Tuesday, 21 January 2020 14.00 - 15.30 h
The utilisation of validated analytical methods is one of the basic requirements for laboratories in a GMP-regulated environment. If a company's quality control unit works without proof of reliability and reproducibility of their analytical procedures, it violates these requirements. If this happens at a contract laboratory, which performs analyses for various customers, the consequences are all the more extensive and troublesome for all parties involved.
During their visit at the French contract laboratory Quali-Controle in September 2017, FDA inspectors were faced with this exact situation. Since the laboratories' response to the complaints was not convincing, a Warning Letter followed half a year later.

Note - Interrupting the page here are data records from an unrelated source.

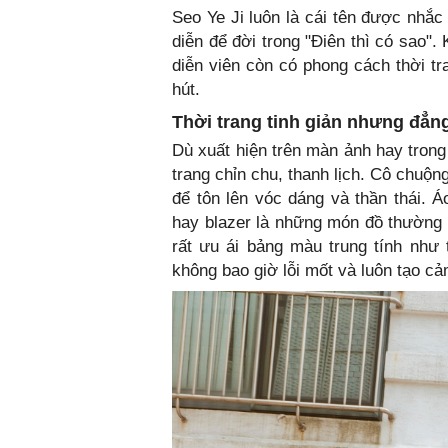
Seo Ye Ji luôn là cái tên được nhắc 
diễn để đời trong "Điên thì có sao"
diễn viên còn có phong cách thời tr
hút.
Thời trang tinh giản nhưng đẳn
Dù xuất hiện trên màn ảnh hay trong
trang chỉn chu, thanh lịch. Cô chuộ
để tôn lên vóc dáng và thần thái. 
hay blazer là những món đồ thường x
rất ưu ái bảng màu trung tính như
không bao giờ lỗi mốt và luôn tạo cả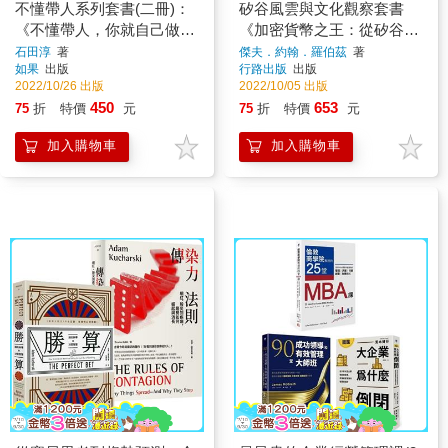
不懂帶人系列套書(二冊)：
矽谷風雲與文化觀察套書
《不懂帶人，你就自己做到
《加密貨幣之王：從矽谷到
死！》＋《不懂帶團隊，那
華爾街，虛擬貨幣如何顛覆
石田淳
著
傑夫．約翰．羅伯茲
著
如果
出版
行路出版
出版
就大家一起死！》
金融秩序》＋《恐怖矽谷：
2022/10/26 出版
2022/10/05 出版
回憶錄》
450
653
75
折
特價
元
75
折
特價
元
加入購物車
加入購物車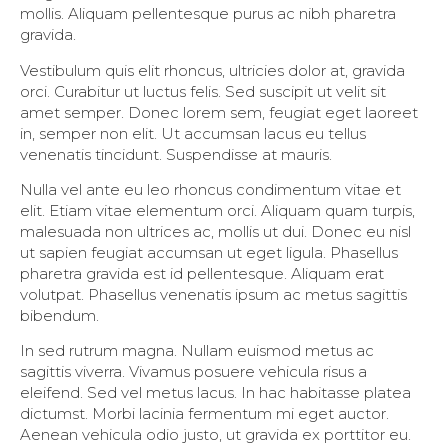
mollis. Aliquam pellentesque purus ac nibh pharetra
gravida.
Vestibulum quis elit rhoncus, ultricies dolor at, gravida
orci. Curabitur ut luctus felis. Sed suscipit ut velit sit
amet semper. Donec lorem sem, feugiat eget laoreet
in, semper non elit. Ut accumsan lacus eu tellus
venenatis tincidunt. Suspendisse at mauris.
Nulla vel ante eu leo rhoncus condimentum vitae et
elit. Etiam vitae elementum orci. Aliquam quam turpis,
malesuada non ultrices ac, mollis ut dui. Donec eu nisl
ut sapien feugiat accumsan ut eget ligula. Phasellus
pharetra gravida est id pellentesque. Aliquam erat
volutpat. Phasellus venenatis ipsum ac metus sagittis
bibendum.
In sed rutrum magna. Nullam euismod metus ac
sagittis viverra. Vivamus posuere vehicula risus a
eleifend. Sed vel metus lacus. In hac habitasse platea
dictumst. Morbi lacinia fermentum mi eget auctor.
Aenean vehicula odio justo, ut gravida ex porttitor eu.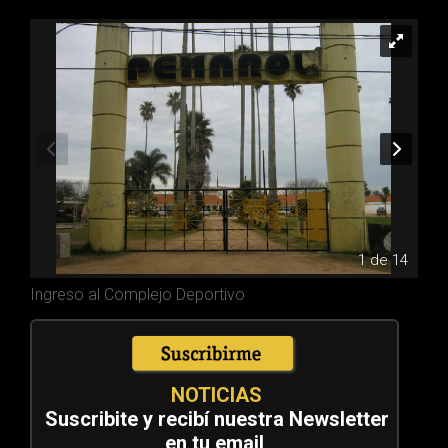
1 de 14
Ingreso al Complejo Deportivo
NOTICIAS
Suscribite y recibí nuestra Newsletter
en tu email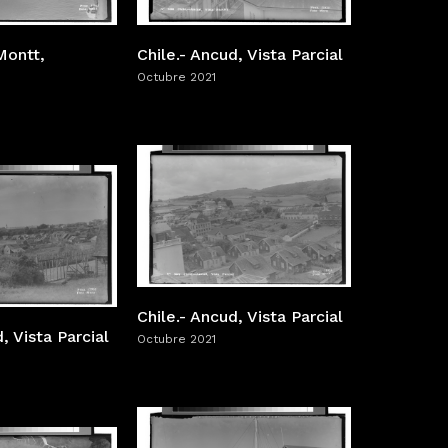
 Montt,
Chile.- Ancud, Vista Parcial
Octubre 2021
Chile.- Ancud, Vista Parcial
, Vista Parcial
Octubre 2021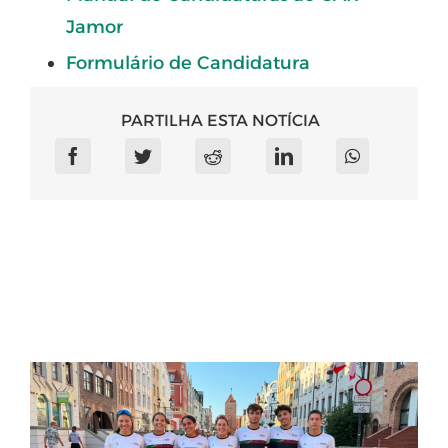
Jamor
Formulário de Candidatura
PARTILHA ESTA NOTÍCIA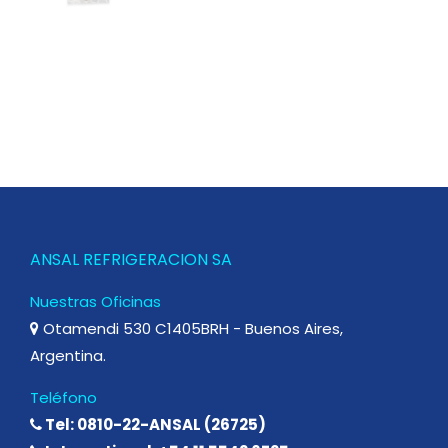
ANSAL REFRIGERACION SA
Nuestras Oficinas
Otamendi 530 C1405BRH - Buenos Aires,
Argentina.
Teléfono
Tel: 0810-22-ANSAL (26725)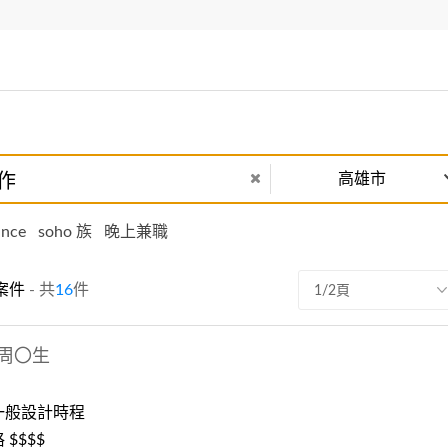
高雄市
ance
soho 族
晚上兼職
案件
- 共
16
件
1/2頁
周〇生
一般設計時程
$$$$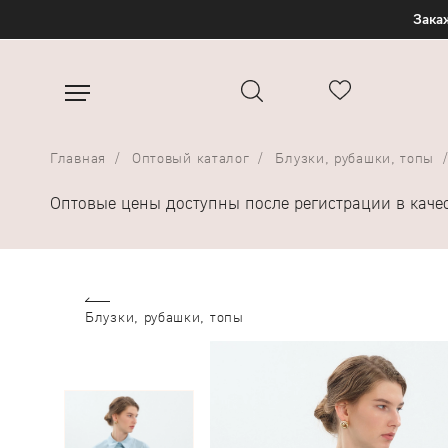
Закаж
Главная
Оптовый каталог
Блузки, рубашки, топы
Оптовые цены доступны после регистрации в каче
Блузки, рубашки, топы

The company was accused of the following GMP violations:
Non-validated test methods
Analytical methods, which are not part of the pharmacopoeia monographs, are used for analysing GMP-liable products and thus lay the foundation for release decisions.
Invalidation of OOS results
Out of three consecutively performed analysis runs, two were outside of and one was within the specification. Both the OOS results had subsequently been invalidated without justification or documented root cause analysis. The reason given in the response that the OOS results had been caused by unclean glassware, was not accepted by the FDA since there was no evidence provided for this. Furthermore, the FDA wasn't presented with a CAPA plan showing how such error sources are to be prevented in the future.
Non-Compliance with quality agreements
Quali-Controle violated the obligations laid down in the quality agreement with the customer. Instead of the utilisation of USP procedures as described, alternative (non-validated) methods had been used. The customers had neither been informed about this beforehand, nor had their consent been obtained.
The FDA views all facilities performing production steps or, as in this case, analyses on a customers behalf as an extension of the pharmaceutical manufacturer. Contract laboratories therefore have to take full (GMP) responsibility and are affected by the consequences in the same way as the manufacturer. The additional claims of the FDA against Quali-Control regarding GMP documents which should exist in a GMP-regulated business are therefore extensive.